Alors que les bruits de bottes résonnaient partout en Europe et que chaque frontière devenait plus que jamais une souricière, des dizaines de milliers d’hommes et de femmes, internationalistes en acte, accoururent dès la fin juillet 1936 dans la zone restée républicaine pour participer à cette guerre sociale dont ils avaient saisi la qualité et l’ampleur. Certains laissèrent leur travail et leur famille pour aller dans le seul pays où une révolution était en marche, d’autres avaient dû fuir leur pays et vivotaient en exil, parfois même déjà en Espagne. Antoine Gimenez (Bruno Salvadori) était de ceux-là.

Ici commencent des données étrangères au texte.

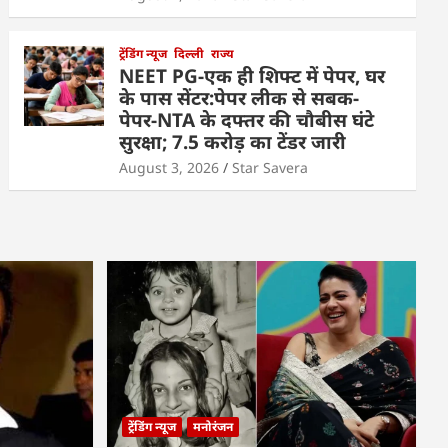
ट्रेंडिंग न्यूज
दिल्ली
राज्य
NEET PG-एक ही शिफ्ट में पेपर, घर
के पास सेंटर:पेपर लीक से सबक-
पेपर-NTA के दफ्तर की चौबीस घंटे
सुरक्षा; 7.5 करोड़ का टेंडर जारी
August 3, 2026
Star Savera
ट्रेंडिंग न्यूज
मनोरंजन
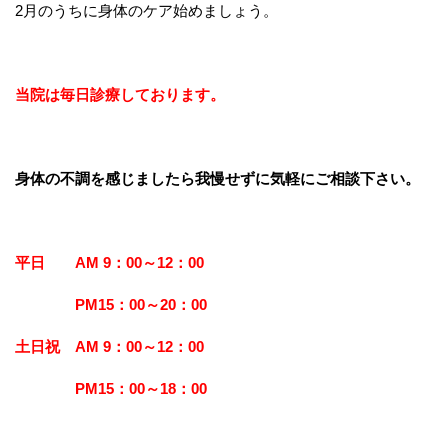
2月のうちに身体のケア始めましょう。
当院は毎日診療しております。
身体の不調を感じましたら我慢せずに気軽にご相談下さい。
平日 AM 9：00～12：00
PM15：00～20：00
土日祝 AM 9：00～12：00
PM15：00～18：00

Antoine intégra l’un des groupes de volontaires internationaux qui se constituèrent sur le front d’Aragon, bien avant la création des Brigades Internationales. Il s’agit en l’occurrence du Groupe international de la colonne Durruti, créé par des Français.

Nous parlerons de ces hommes et de ces femmes qui peuplent les « souvenirs » d’Antoine : Français, Italiens, Allemands et Autrichiens, Suisses… Mais aussi d’autres dont nous avons appris l’existence en cheminant avec les miliciens des colonnes anarchistes engagées sur le front d’Aragon. Nous signalerons les nouveautés sur les volontaires étrangers, publiées dans la réédition des Fils de la nuit (Libertalia) et dans A Zaragoza o al charco !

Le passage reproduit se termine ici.